We crafted a resource matrix to align responsibilities across departments and define a basic project budget. This made it easier to defend our resourcing needs to management and clarify ownership early on.
Task | Department lead | Estimated resource (hrs/month) | External support needed | Deadline |
Cyber risk register development | IT Security | 40 | Yes (consultants) | Q2 2025 |
Incident response framework update | Operations | 30 | No | Q2 2025 |
Legal review of reporting process | Legal & Compliance | 15 | No | Q1 2025 |
Vendor risk management program | Procurement | 25 | Yes (external auditors) | Q3 2025 |
When mapped this way, even reluctant departments understood their stake in the process. Resistance turned into planning.
PRO TIP
Assign a NIS2 project coordinator to maintain cross-functional momentum. Their job isn’t to do all the work—but to chase deadlines, track dependencies, and update leadership weekly. Without this role, silos often stall progress.

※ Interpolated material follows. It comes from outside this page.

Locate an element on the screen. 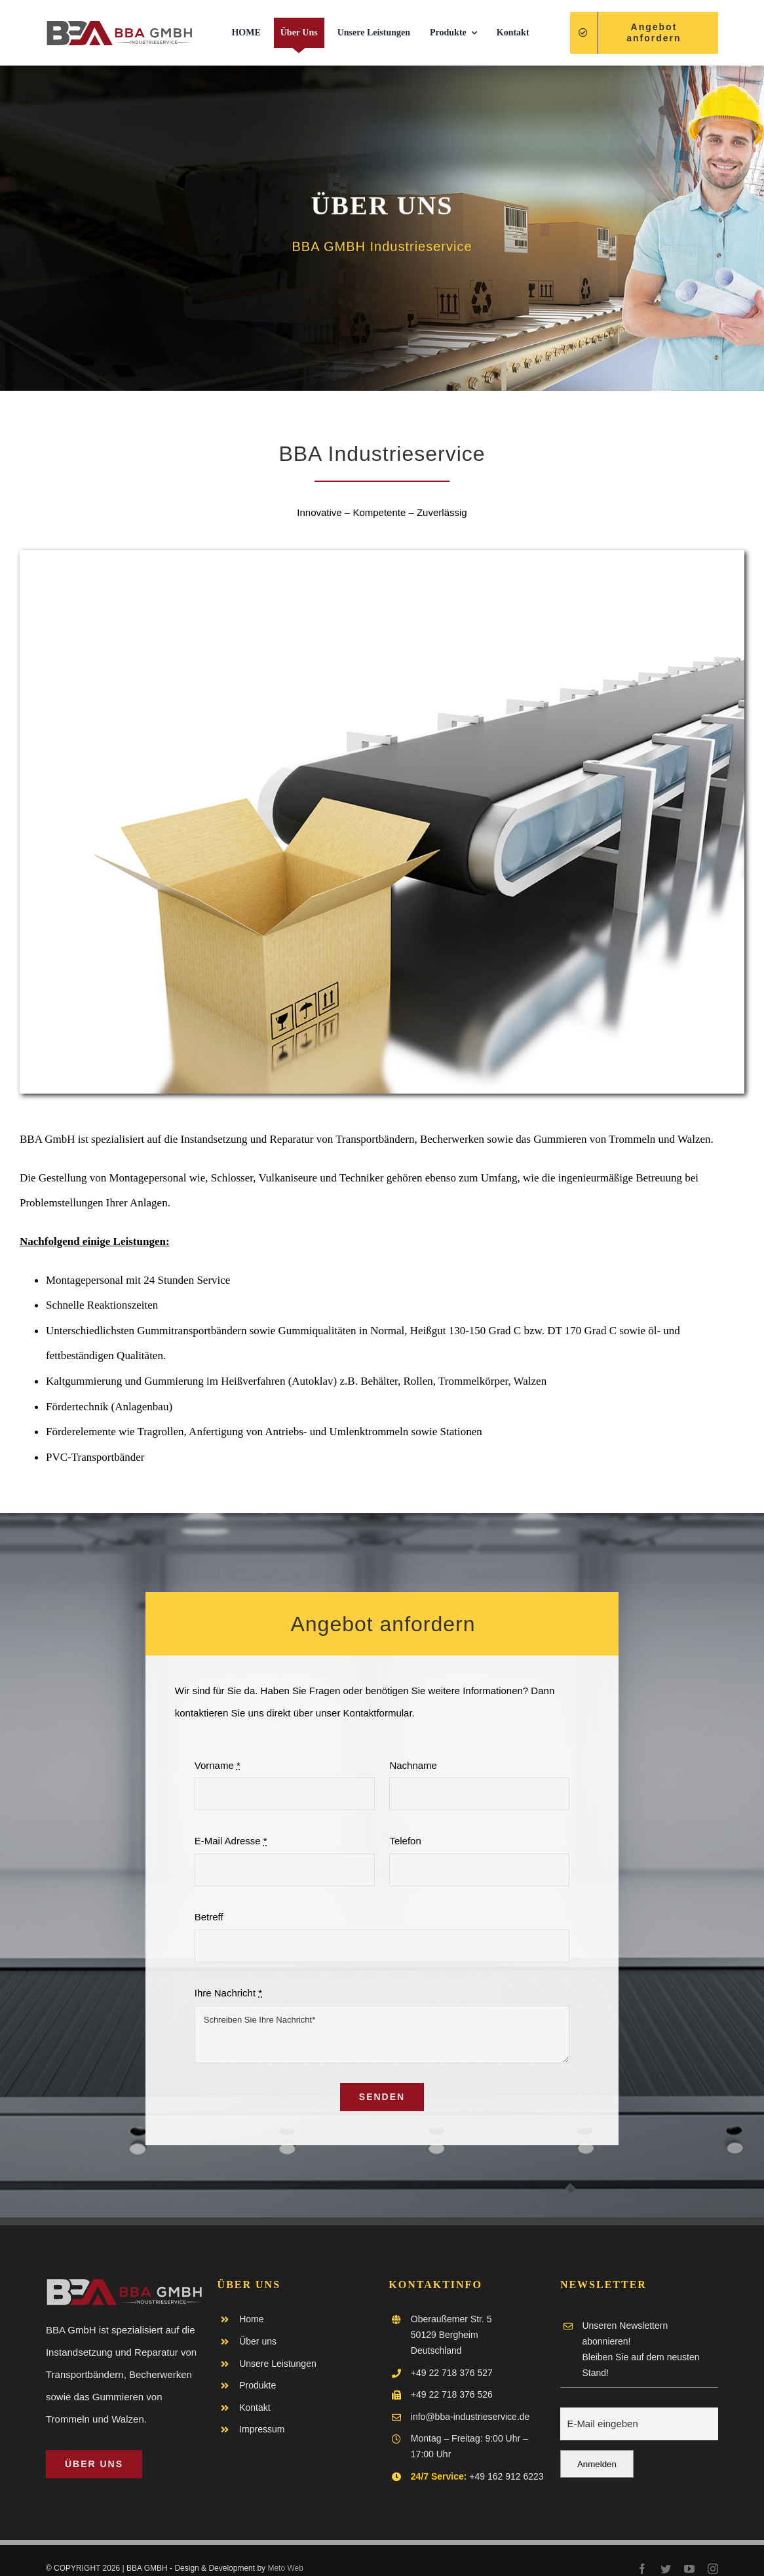 The image size is (764, 2576). Kontakt is located at coordinates (254, 2407).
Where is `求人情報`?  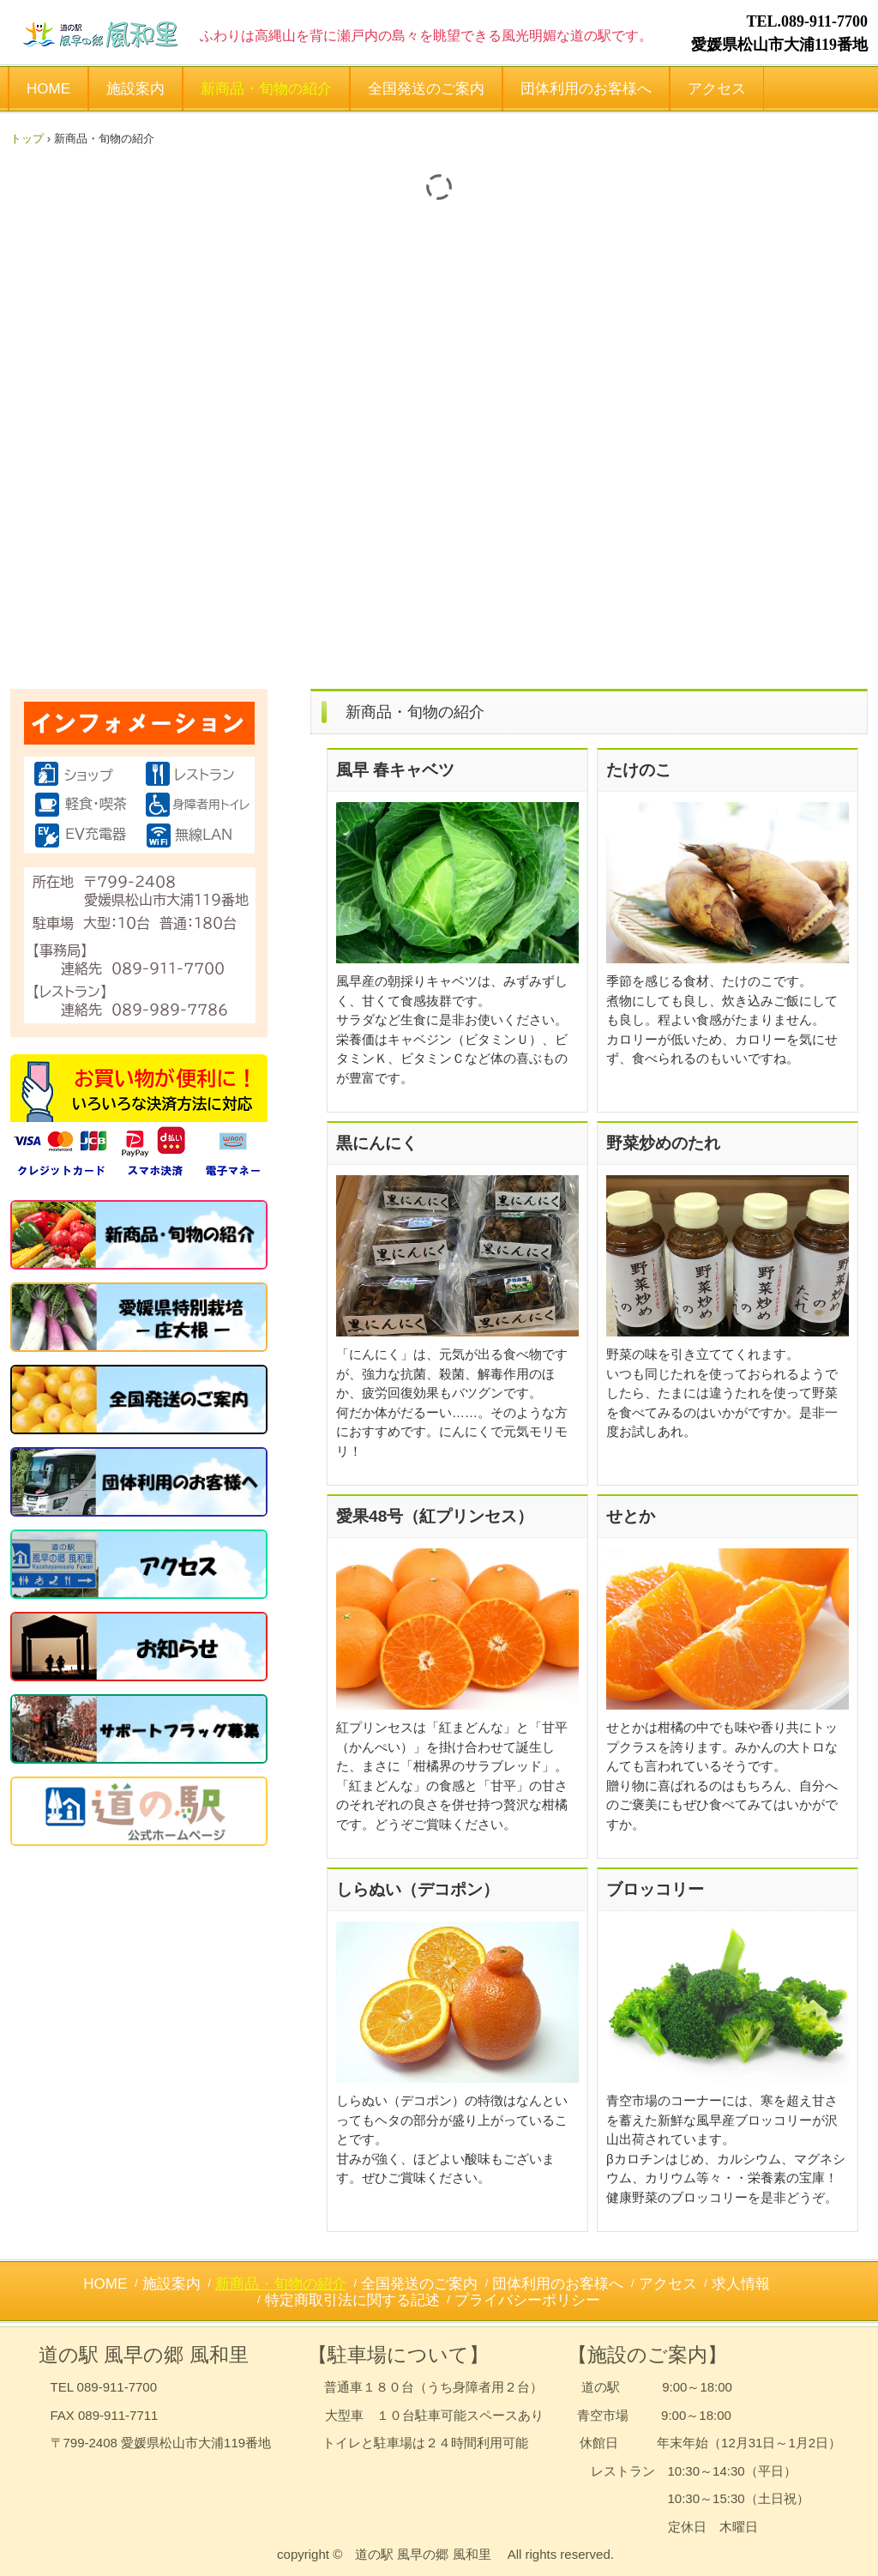 求人情報 is located at coordinates (741, 2284).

Creating a living risk register
A core requirement of NIS2 is that entities must maintain a risk-based approach across all systems and processes. That meant going beyond static risk reports and building a living risk register—a continuously updated record of threat scenarios, control effectiveness, and remediation timelines.
To achieve this, we adopted a tiered structure: critical risks (requiring exec oversight), operational risks (tracked monthly), and vendor-related risks (updated quarterly). We also embedded automated reminders and change logs to ensure version control and accountability.
Risk ID | Risk description | Impact level | Likelihood | Owner | Controls In place | Review frequency |
R001 | Ransomware attack on CRM system | High | Medium | CIO | Backup + EDR + MFA | Monthly |
R002 | Vendor API downtime | Medium | High | Procurement | SLA + Monitoring | Quarterly |
R003 | Unpatched software vulnerability | High | High | IT Security | Patch management policy | Bi-weekly |
This format helped demonstrate due diligence in supervisory audits and made internal risk conversations far more precise.
Simplify your NIS2 impact assessment
Assessing your organization’s readiness for NIS2 compliance can feel daunting. CyberUpgrade transforms this challenge into a clear, manageable process. Our advanced platform automates the complex task of mapping your operations against NIS2 requirements, quickly identifying gaps, assigning clear ownership, and streamlining documentation—all within familiar platforms like Slack or Teams.
With the strategic support of our fractional CISO services, CyberUpgrade helps you maintain a living risk register and continuously track compliance efforts. You’ll clearly see responsibilities, resources, and progress, significantly reducing your internal workload by up to 80%, and ensuring audit readiness.
Ready to turn compliance assessments into actionable insights and operational resilience? Let CyberUpgrade guide your NIS2 impact assessment, making your digital operations stronger, safer, and fully compliant.
Building resilience from insight, not fear
One thing became clear as we wrapped up our assessment: NIS2 isn’t just about compliance. It’s about digital trust. It forces you to get honest about your operational weaknesses and finally address the risk debt that’s easy to ignore in quieter quarters.
Yes, the penalties are steep. Yes, there are many obligations. But the directive is also an opportunity to mature. If you approach the impact assessment not just as a requirement but as a blueprint for resilience, the return on effort is well worth it.
If you’re still staring at a blank impact assessment document, start with this: understand your classification, map your risks, assign your champions, and make the risks visible. The rest will follow.